Arizona has several towns that have gone all in on their Route 66 legacy, including Holbrook, Winslow, Seligman, and Kingman. But one of the more intriguing stops along the entire Mother Road is located off I-40 right in between Holbrook and Winslow. Those who’ve been paying attention may have noticed a few bright yellow mileage signs at other locations along the route. These all point to the Jack Rabbit Trading Post, an unassuming roadside souvenir store, and you’ll know you’ve arrived by the massive “Here it is” billboard.
Some other highlights in the Grand Canyon State include standing on the corner in Winslow, exploring the ruins of the Two Guns ghost town, grabbing a sundae at Delgadillo’s Snow Cap in Seligman, and riding the Oatman Highway—not for the faint of heart, it features 191 curves in 8 miles, a narrow roadway with no guardrails, and roaming burros that tend to be standing in the middle of the road as you’re coming around a tight turn.
The Arizona section of Route 66 also contains what is probably the most drastic change in climate you’ll find in a single state during your trip. On one of the days I spent here, I woke up to 45-degree weather in Flagstaff.
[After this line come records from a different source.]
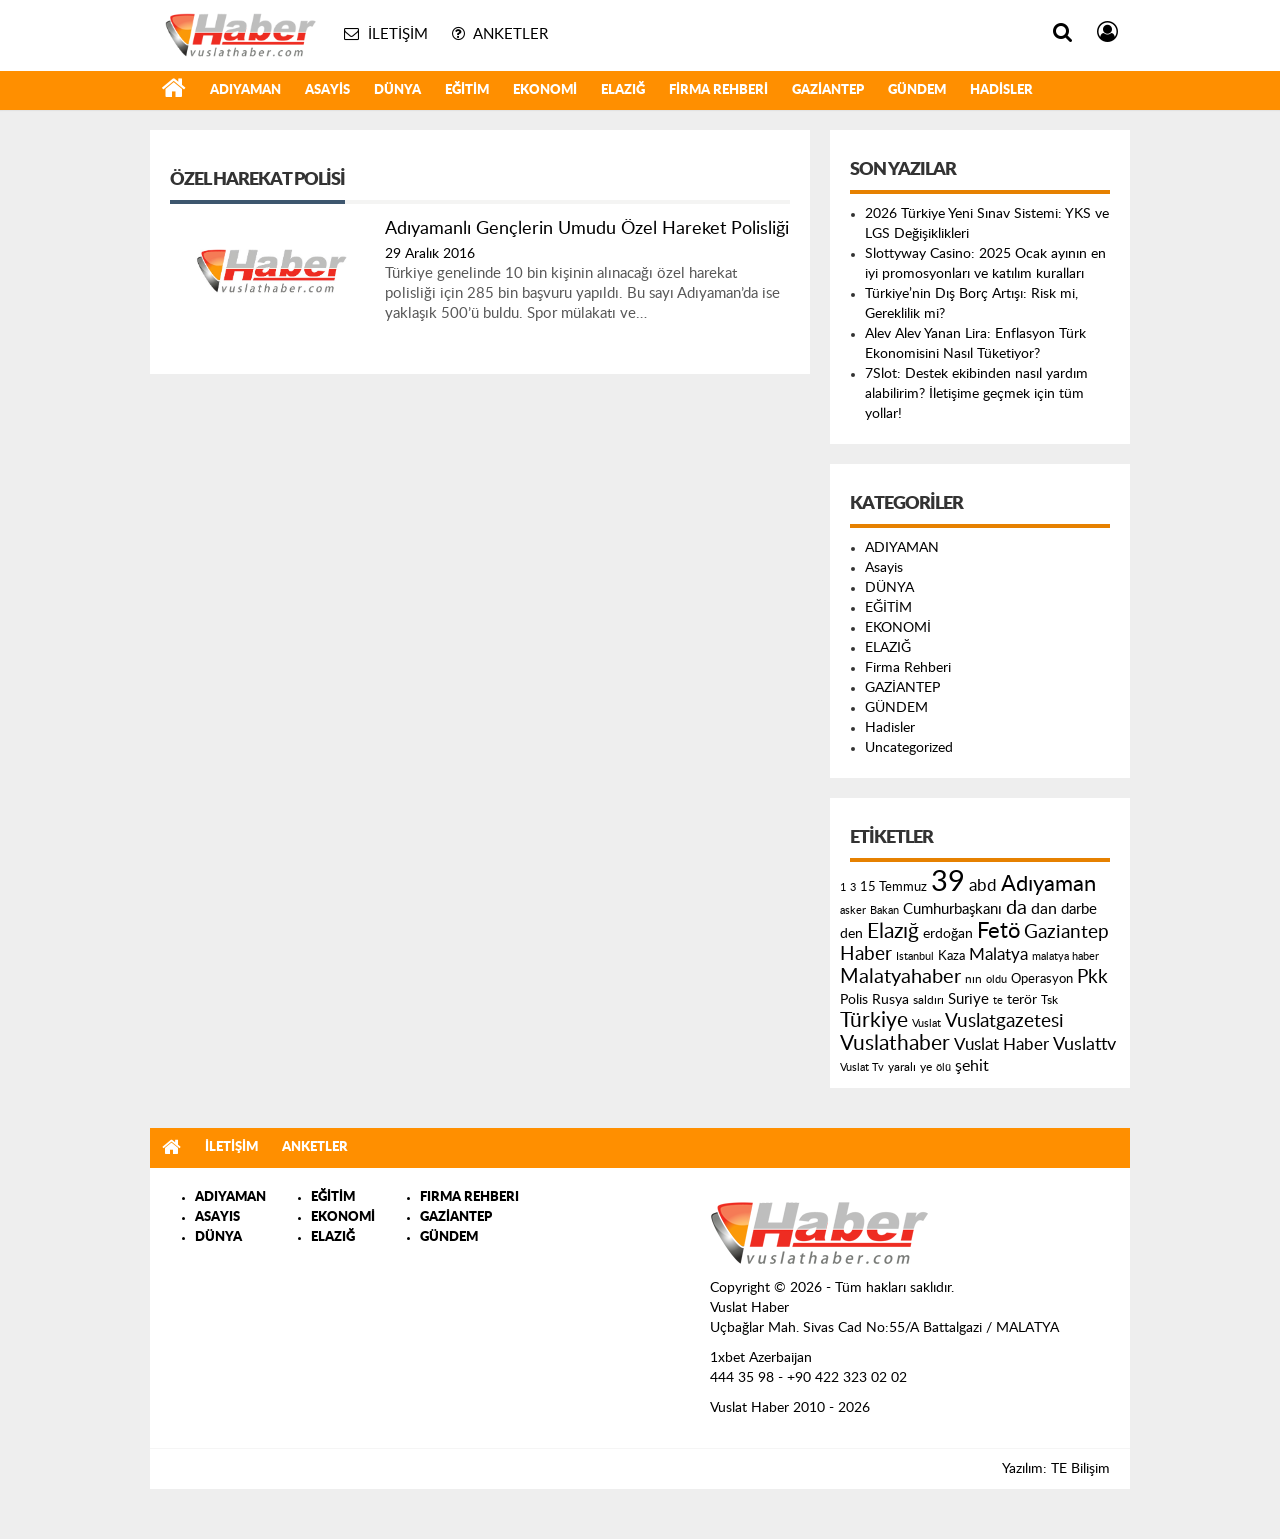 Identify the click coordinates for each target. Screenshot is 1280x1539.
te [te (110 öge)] (998, 1000)
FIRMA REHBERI (469, 1197)
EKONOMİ (545, 90)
A few hours later, as I was crossing the Colorado River and making my way into California, the temperature was closer to 95 degrees Fahrenheit. Make sure you’ve packed layers, or chances are you’ll be uncomfortable at some point.
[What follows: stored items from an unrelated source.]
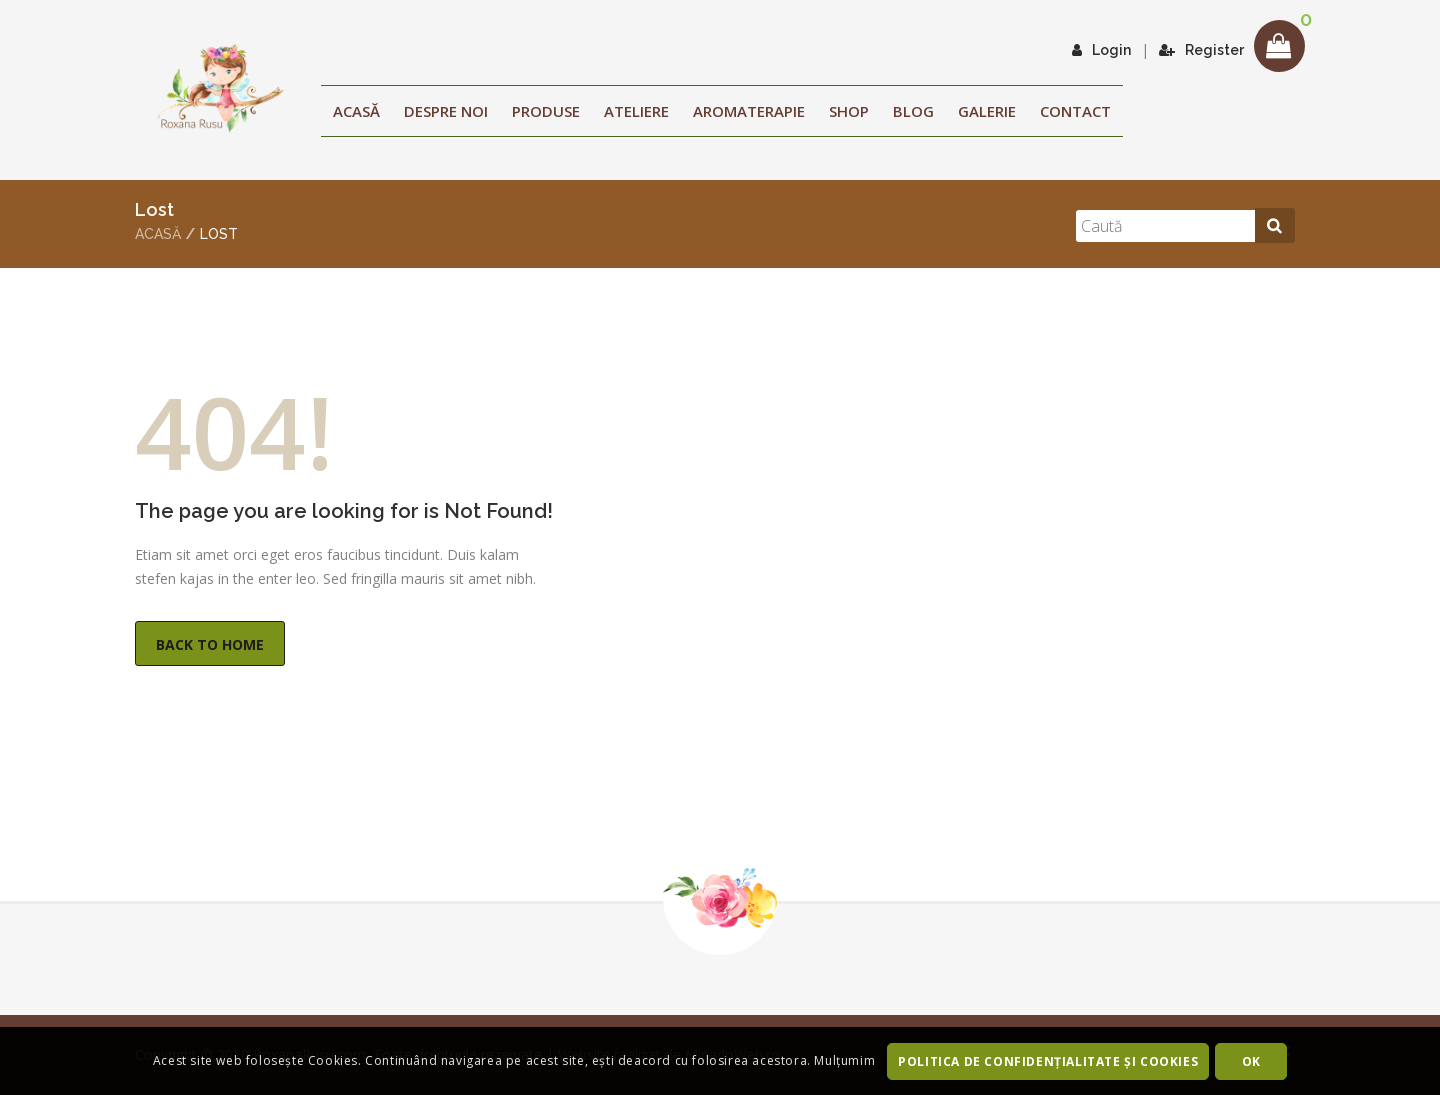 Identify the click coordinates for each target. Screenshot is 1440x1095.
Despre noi (446, 111)
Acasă (356, 111)
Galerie (987, 111)
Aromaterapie (749, 111)
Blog (913, 111)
Related: Lured by gold and ghosts, visitors just can’t quit the tiny mountain town of Oatman, Arizona
Original route mileage: 314 miles (505 kilometers)
Must-see highlights: Roy’s Motel and Cafe, Amboy Crater, Calico Ghost Town, Elmer’s Bottle Tree Ranch, First Original McDonald’s Museum, Wigwam Village Motel No. 7, Aztec Hotel, Santa Monica Pier
The California section of Route 66 starts in Needles. As I was grabbing food at the local Wagon Wheel Restaurant, I noticed a hand-written sign inside, summing up the town: “Needles, California, hot spot known for absolutely nothing; 20 miles from water, 2 feet from hell.”
Heading west through the California desert, the first can’t-miss stop on this part of the route is Roy’s Motel and Cafe in Amboy. This gas station and souvenir shop is a popular stop for photos thanks to its iconic—and recently restored—neon sign. Nearby you’ll also find Amboy Crater, a 250-foot-tall volcanic cinder cone, where you can hike by lava lakes, basalt flows, and collapsed lava tubes.
Make a pit stop at Calico Ghost Town, walk through the glass forest at Elmer’s Bottle Tree Ranch, and get nostalgic at the First Original McDonald’s Museum before it’s time to leave the more quiet and remote parts of this trip behind and enter the busy city streets of Los Angeles.
As you get closer to the coast, you may experience something you haven’t seen since you left Chicago: traffic. Los Angeles has a lot of it—however, since lane filtering is legal in the state, you can easily bypass it on a motorcycle. Just go slow and stay alert.
The western half of California’s Route 66 passes through several bustling cities and towns, where strip malls and chain restaurants greatly outnumber quirky roadside attractions. But keep your eyes peeled for mid-century architecture, neon signs, and vintage service stations along this stretch, including Cucamonga Service Station; built in 1915, it actually predates the route.
Unfortunately you can’t ride a motorcycle all the way to the finish line—but when you reach the Pacific Ocean, park your bike and walk to the end of the Santa Monica Pier to get a photo in front of the iconic “End of the Trail” sign. Congratulations, you made it.